Institute of Biomedical Chemistry, Pogodinskaya Street 10, 119121 Moscow, Russia.
Department of Cancer Cell Biology, Engelhardt Institute of Molecular Biology, Russian Academy of Sciences, Vavilova 32, 119991 Moscow, Russia.
Int J Mol Sci. 2023 Oct 24;24(21):15502. doi: 10.3390/ijms242115502.
The long-read RNA sequencing developed by Oxford Nanopore Technology provides a direct quantification of transcript isoforms.

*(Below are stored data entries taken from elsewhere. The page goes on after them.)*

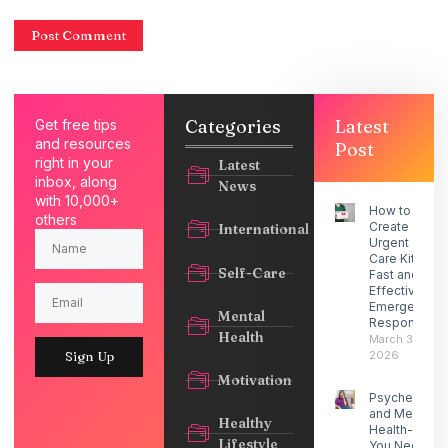
Categories
Latest
Get free tips
and resources
Post
right in your
Latest
inbox, along
News
with 10,000+
How to
others
Create an
International
Urgent
Care Kit for
Self-Care
Fast and
Effective
Emergency
Mental
Response
Health
March 30,
2026
Sign Up
Motivation
Psychedelic
and Mental
Healthy
Health- What
Lifestyle
You Need to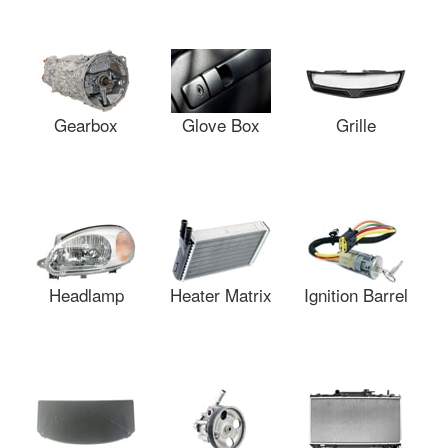
Gearbox
Glove Box
Grille
Headlamp
Heater Matrix
Ignition Barrel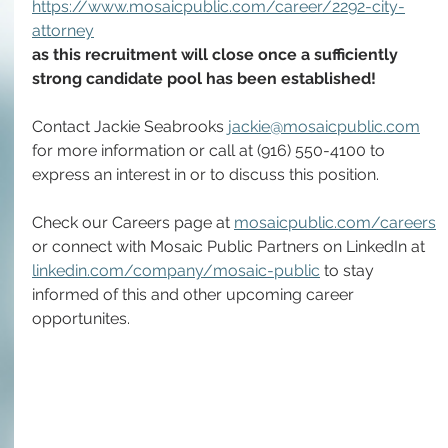
https://www.mosaicpublic.com/career/2292-city-
attorney
as this recruitment will close once a sufficiently 
strong candidate pool has been established! 
Contact Jackie Seabrooks 
jackie@mosaicpublic.com
for more information or call at (916) 550-4100 to 
express an interest in or to discuss this position.
Check our Careers page at 
mosaicpublic.com/careers
or connect with Mosaic Public Partners on LinkedIn at 
linkedin.com/company/mosaic-public
 to stay 
informed of this and other upcoming career 
opportunites.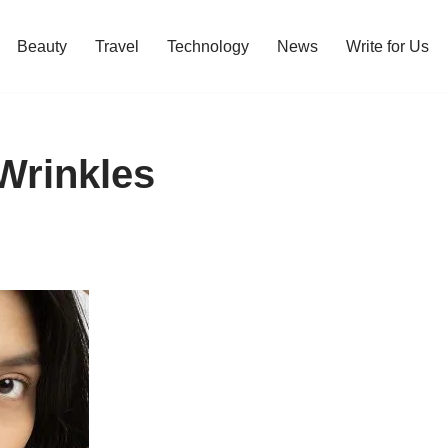
Beauty
Travel
Technology
News
Write for Us
Wrinkles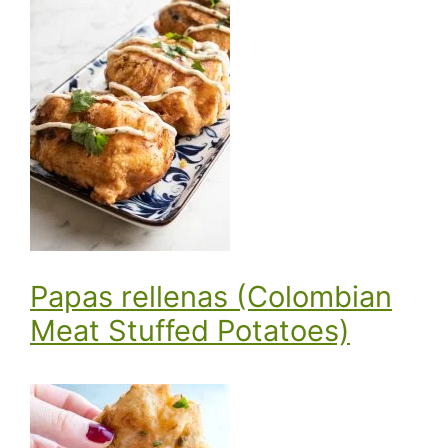
Papas rellenas (Colombian
Meat Stuffed Potatoes)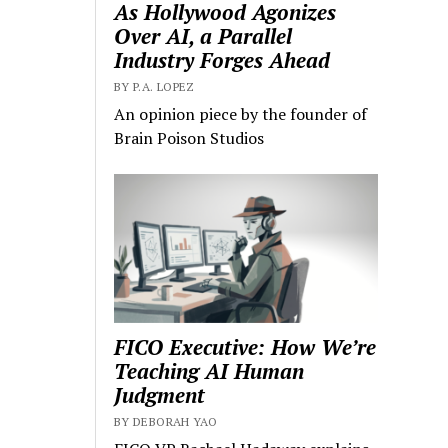
As Hollywood Agonizes
Over AI, a Parallel
Industry Forges Ahead
BY P.A. LOPEZ
An opinion piece by the founder of
Brain Poison Studios
FICO Executive: How We’re
Teaching AI Human
Judgment
BY DEBORAH YAO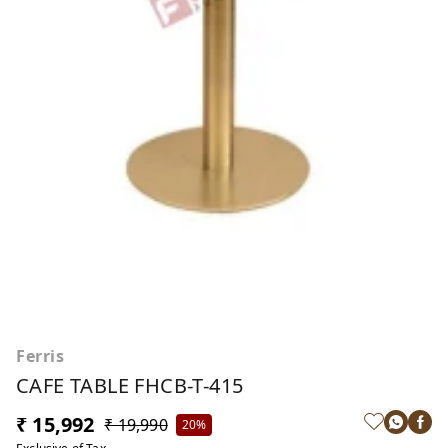
Ferris
CAFE TABLE FHCB-T-415
₹ 15,992
₹ 19,990
20%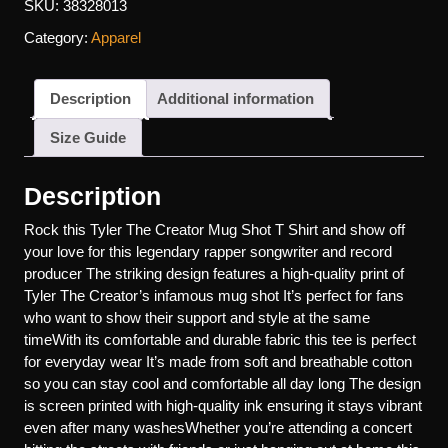
SKU:
38328013
Category:
Apparel
Description
Additional information
Size Guide
Description
Rock this Tyler The Creator Mug Shot T Shirt and show off
your love for this legendary rapper songwriter and record
producer The striking design features a high-quality print of
Tyler The Creator’s infamous mug shot It’s perfect for fans
who want to show their support and style at the same
timeWith its comfortable and durable fabric this tee is perfect
for everyday wear It’s made from soft and breathable cotton
so you can stay cool and comfortable all day long The design
is screen printed with high-quality ink ensuring it stays vibrant
even after many washesWhether you’re attending a concert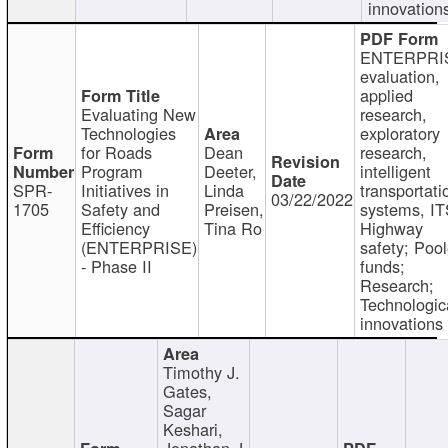
innovation
ENTERPRI
evaluation,
applied
Evaluating New
research,
Technologies
exploratory
for Roads
Dean
research,
Program
Deeter,
intelligent
SPR-
Initiatives in
Linda
transportati
03/22/2022
1705
Safety and
Preisen,
systems, IT
Efficiency
Tina Ro
Highway
(ENTERPRISE)
safety; Poo
- Phase II
funds;
Research;
Technologic
innovations
Timothy J.
Gates,
Sagar
Keshari,
Jonathan J.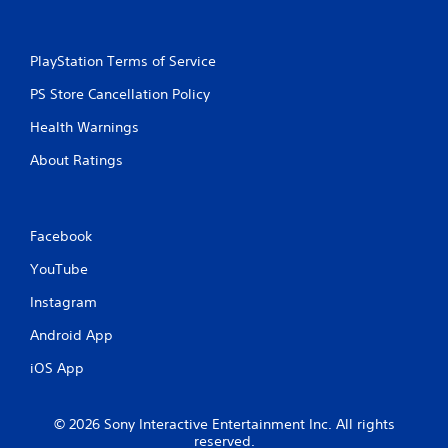
PlayStation Terms of Service
PS Store Cancellation Policy
Health Warnings
About Ratings
Facebook
YouTube
Instagram
Android App
iOS App
© 2026 Sony Interactive Entertainment Inc. All rights
reserved.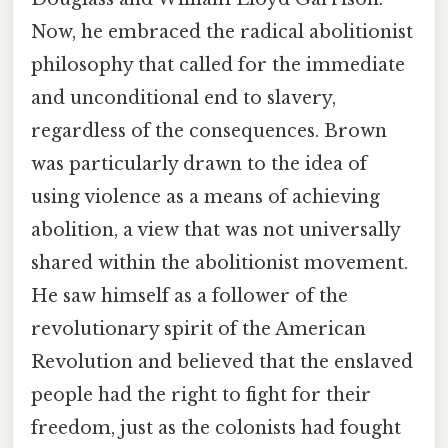
Now, he embraced the radical abolitionist
philosophy that called for the immediate
and unconditional end to slavery,
regardless of the consequences. Brown
was particularly drawn to the idea of
using violence as a means of achieving
abolition, a view that was not universally
shared within the abolitionist movement.
He saw himself as a follower of the
revolutionary spirit of the American
Revolution and believed that the enslaved
people had the right to fight for their
freedom, just as the colonists had fought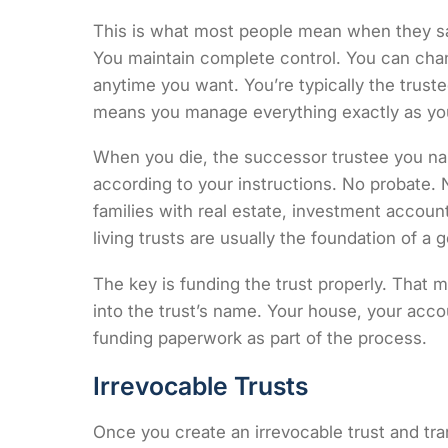
This is what most people mean when they say 
You maintain complete control. You can change
anytime you want. You’re typically the trust
means you manage everything exactly as yo
When you die, the successor trustee you na
according to your instructions. No probate.
families with real estate, investment account
living trusts are usually the foundation of a 
The key is funding the trust properly. That 
into the trust’s name. Your house, your acco
funding paperwork as part of the process.
Irrevocable Trusts
Once you create an irrevocable trust and tran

That makes the number of transcript isoforms per gene an intrinsically suitable metric for alternative splicing (AS) profiling in the application to this particular type of RNA sequencing. By using this simple metric and recruiting principal component analysis (PCA) as a tool to visualize the high-dimensional transcriptomic data, we were able to group biospecimens of normal human liver tissue and hepatocyte-derived malignant HepG2 and Huh7 cells into clear clusters in a 2D space. For the transcriptome-wide analysis, the clustering was observed regardless whether all genes were included in analysis or only those expressed in all biospecimens tested. However, in the application to a particular set of genes known as pharmacogenes, which are involved in drug metabolism, the clustering worsened dramatically in the latter case. Based on PCA data, the subsets of genes most contributing to biospecimens' grouping into clusters were selected and subjected to gene ontology analysis that allowed us to determine the top 20 biological processes among which translation and processes related to its regulation dominate. The suggested metrics can be a useful addition to the existing metrics for describing AS profiles, especially in application to transcriptome studies with long-read sequencing.
牛津纳米孔技术开发的长读 RNA 测序为转录本异构体提供了直接定量。这使得每个基因的转录本异构体数量成为用于这种特定类型的 RNA 测序的可变剪接 (AS) 分析的固有合适指标。通过使用这个简单的指标和主成分分析 (PCA) 作为可视化高维转录组数据的工具,我们能够将正常人类肝脏组织的生物样本和肝细胞来源的恶性 HepG2 和 Huh7 细胞按清晰的聚类分组在二维空间中。对于全转录组分析,无论是否将所有基因都包含在分析中,还是仅将那些在所有测试生物样本中表达的基因包含在分析中,都观察到了聚类。然而,在应用于一组称为药物代谢相关的药物基因时,在后一种情况下,聚类情况显著恶化。基于 PCA 数据,选择了对生物样本聚类分组贡献最大的基因子集,并进行了基因本体分析,使我们能够确定其中排名前 20 的生物学过程,其中翻译和与其相关的调控过程占主导地位。这些建议的指标可以作为描述 AS 谱的现有指标的有用补充,特别是在应用于长读测序的转录组研究中。